=== EXTRACTED DATA ===
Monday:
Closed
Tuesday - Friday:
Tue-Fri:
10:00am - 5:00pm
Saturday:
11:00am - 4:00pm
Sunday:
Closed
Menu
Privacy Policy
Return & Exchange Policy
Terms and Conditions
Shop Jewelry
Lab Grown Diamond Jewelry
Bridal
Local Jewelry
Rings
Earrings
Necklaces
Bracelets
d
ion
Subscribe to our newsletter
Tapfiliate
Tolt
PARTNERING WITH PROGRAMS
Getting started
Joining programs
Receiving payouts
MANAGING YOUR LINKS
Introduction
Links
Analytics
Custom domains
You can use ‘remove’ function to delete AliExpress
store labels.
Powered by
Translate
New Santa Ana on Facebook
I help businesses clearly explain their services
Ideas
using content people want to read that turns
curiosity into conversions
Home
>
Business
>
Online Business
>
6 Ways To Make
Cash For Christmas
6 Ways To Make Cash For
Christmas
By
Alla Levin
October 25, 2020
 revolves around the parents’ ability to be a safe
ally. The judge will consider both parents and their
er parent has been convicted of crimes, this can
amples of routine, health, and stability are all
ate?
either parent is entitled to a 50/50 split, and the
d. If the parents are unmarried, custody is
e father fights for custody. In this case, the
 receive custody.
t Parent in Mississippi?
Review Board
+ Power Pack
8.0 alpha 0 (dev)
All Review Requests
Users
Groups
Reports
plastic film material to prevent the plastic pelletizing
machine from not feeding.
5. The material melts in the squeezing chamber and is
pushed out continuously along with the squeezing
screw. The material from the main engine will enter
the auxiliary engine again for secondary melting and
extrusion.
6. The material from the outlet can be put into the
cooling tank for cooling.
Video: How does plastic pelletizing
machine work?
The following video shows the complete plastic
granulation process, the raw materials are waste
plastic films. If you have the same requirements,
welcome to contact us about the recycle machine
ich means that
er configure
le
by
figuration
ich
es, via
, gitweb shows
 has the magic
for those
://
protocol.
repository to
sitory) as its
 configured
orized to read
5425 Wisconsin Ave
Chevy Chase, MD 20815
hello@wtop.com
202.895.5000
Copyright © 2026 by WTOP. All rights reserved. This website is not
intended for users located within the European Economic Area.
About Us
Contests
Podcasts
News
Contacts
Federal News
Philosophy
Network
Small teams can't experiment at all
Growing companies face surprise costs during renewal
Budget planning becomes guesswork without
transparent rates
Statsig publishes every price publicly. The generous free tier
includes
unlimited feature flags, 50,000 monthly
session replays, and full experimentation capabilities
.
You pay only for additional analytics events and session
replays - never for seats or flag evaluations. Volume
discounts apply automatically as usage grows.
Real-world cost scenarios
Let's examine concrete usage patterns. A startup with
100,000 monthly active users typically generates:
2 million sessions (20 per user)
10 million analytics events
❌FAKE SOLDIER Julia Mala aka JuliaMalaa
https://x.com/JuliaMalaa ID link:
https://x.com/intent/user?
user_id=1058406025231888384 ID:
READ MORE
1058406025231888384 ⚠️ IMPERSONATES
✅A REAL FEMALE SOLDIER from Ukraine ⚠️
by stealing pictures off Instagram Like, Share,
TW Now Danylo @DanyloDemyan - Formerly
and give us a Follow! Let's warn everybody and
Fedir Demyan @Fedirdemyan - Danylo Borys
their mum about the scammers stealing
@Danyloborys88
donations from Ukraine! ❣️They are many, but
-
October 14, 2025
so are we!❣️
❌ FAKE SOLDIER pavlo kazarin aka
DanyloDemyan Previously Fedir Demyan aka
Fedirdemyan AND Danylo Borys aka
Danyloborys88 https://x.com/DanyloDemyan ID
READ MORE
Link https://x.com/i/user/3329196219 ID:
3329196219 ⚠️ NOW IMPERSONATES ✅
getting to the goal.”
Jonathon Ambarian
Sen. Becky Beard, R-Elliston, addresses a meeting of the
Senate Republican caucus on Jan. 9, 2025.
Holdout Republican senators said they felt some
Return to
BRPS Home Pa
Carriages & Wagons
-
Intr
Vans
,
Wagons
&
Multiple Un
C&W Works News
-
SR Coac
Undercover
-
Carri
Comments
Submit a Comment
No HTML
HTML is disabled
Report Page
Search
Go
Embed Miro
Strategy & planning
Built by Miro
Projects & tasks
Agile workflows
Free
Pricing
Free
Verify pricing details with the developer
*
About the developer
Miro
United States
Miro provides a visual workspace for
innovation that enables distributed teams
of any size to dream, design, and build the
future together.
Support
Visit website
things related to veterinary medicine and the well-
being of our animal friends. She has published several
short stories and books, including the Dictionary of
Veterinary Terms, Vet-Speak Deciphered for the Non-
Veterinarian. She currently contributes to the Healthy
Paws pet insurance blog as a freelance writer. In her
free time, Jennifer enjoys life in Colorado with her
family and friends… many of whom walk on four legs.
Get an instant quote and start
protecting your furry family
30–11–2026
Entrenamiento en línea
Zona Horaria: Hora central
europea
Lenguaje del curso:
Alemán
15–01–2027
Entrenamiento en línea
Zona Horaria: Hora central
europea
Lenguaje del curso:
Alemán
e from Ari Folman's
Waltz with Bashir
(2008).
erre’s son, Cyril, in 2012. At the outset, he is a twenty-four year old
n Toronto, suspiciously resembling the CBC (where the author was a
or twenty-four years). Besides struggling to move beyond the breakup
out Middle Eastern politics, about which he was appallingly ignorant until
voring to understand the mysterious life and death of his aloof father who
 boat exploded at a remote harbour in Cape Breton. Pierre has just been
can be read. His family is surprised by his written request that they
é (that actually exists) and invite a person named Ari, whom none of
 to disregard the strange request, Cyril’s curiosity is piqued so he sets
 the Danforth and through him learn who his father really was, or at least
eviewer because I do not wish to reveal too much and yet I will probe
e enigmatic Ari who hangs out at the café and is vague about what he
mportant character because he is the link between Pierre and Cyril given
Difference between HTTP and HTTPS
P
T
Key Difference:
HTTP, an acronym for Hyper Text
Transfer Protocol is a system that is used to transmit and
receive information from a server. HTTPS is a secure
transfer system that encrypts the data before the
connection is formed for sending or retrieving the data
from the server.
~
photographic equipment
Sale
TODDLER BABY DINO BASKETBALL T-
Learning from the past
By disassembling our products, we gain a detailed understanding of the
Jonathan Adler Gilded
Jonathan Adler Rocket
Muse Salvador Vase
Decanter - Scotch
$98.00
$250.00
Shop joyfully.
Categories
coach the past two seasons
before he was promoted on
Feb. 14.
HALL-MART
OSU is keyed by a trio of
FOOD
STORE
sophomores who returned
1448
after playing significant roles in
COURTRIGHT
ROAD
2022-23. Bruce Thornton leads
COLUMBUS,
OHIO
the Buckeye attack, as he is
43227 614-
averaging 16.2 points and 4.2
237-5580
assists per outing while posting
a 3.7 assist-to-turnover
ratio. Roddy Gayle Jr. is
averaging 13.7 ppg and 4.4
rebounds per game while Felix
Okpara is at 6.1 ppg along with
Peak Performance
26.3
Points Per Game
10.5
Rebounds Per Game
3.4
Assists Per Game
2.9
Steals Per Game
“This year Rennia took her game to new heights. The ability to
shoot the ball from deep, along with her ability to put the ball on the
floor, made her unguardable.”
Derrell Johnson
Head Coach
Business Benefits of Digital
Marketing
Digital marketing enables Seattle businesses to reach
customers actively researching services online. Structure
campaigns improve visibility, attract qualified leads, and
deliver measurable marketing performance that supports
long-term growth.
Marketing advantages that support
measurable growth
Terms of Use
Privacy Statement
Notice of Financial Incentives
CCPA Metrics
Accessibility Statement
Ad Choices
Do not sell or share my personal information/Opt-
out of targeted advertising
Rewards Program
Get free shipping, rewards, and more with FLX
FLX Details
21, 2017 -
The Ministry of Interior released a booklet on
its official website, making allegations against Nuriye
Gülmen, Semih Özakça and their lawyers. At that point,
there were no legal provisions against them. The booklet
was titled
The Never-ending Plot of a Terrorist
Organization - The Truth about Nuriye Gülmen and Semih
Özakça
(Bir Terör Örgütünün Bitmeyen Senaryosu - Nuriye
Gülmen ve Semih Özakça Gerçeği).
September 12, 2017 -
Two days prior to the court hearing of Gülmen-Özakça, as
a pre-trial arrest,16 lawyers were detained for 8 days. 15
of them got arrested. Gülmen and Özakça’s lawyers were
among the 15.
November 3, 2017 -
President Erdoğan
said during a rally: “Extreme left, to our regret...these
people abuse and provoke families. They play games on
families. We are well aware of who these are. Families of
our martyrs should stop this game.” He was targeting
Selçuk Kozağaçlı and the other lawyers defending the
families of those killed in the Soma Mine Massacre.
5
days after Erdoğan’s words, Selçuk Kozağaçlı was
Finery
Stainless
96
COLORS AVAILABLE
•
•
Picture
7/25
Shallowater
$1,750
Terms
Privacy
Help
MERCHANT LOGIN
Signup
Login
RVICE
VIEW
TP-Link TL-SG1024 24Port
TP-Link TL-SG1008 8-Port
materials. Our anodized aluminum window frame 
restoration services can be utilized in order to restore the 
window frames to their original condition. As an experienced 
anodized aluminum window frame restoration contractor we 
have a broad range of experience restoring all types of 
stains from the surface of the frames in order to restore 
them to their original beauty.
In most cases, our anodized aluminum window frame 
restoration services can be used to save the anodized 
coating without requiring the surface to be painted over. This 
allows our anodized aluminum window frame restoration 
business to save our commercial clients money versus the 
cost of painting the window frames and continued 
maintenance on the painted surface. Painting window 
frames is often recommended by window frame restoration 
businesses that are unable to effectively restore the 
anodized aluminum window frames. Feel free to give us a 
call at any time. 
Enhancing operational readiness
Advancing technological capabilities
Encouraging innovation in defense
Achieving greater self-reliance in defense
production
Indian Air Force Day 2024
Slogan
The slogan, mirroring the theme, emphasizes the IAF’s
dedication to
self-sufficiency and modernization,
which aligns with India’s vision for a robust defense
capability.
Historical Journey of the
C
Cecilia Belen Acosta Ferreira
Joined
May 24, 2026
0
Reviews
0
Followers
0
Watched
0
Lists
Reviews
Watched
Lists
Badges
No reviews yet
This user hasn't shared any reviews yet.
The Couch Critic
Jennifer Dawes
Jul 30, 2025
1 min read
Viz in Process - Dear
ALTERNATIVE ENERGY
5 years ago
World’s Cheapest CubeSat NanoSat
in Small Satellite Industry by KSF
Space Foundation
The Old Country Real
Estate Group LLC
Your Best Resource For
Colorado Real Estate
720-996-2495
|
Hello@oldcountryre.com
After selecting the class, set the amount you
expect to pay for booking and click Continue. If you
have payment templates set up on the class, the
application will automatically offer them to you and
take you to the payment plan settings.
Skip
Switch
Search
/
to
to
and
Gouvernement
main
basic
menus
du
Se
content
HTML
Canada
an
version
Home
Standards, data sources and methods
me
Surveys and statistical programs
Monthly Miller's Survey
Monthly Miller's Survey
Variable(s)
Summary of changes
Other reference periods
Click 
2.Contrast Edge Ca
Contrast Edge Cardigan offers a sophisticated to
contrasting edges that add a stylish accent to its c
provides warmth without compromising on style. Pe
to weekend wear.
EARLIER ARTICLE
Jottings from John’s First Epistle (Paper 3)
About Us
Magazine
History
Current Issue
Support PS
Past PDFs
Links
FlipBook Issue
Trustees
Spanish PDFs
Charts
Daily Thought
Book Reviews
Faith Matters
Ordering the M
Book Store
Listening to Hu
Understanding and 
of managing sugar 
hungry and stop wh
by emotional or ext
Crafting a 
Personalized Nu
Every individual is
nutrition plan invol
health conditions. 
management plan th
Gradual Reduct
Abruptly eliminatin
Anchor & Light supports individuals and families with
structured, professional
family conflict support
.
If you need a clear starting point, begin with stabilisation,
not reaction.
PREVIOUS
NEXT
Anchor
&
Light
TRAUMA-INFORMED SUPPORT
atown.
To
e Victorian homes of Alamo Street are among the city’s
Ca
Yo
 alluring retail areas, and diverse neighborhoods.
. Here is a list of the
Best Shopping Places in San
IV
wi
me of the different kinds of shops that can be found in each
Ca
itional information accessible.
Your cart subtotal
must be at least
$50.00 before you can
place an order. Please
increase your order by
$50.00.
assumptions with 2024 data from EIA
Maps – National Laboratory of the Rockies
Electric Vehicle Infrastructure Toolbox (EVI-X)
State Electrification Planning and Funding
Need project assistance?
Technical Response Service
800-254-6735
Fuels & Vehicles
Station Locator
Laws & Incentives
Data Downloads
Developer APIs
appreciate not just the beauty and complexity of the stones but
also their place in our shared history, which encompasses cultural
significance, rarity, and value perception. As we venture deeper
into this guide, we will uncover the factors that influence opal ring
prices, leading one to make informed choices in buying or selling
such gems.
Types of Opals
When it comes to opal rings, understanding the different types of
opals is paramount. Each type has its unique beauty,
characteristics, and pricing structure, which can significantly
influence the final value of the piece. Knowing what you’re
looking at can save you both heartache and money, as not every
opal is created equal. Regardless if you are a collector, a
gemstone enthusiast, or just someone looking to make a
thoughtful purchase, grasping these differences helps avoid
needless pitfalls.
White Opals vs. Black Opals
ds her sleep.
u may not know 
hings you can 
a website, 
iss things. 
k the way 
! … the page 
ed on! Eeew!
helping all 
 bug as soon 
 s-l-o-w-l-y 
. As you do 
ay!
===
[EXERCISE DETAILS]
Where does "Pierre" appear in the records above? Copy every line that has it.

[ANSWER TO THIS PROBLEM]
 boat exploded at a remote harbour in Cape Breton. Pierre has just been
mportant character because he is the link between Pierre and Cyril given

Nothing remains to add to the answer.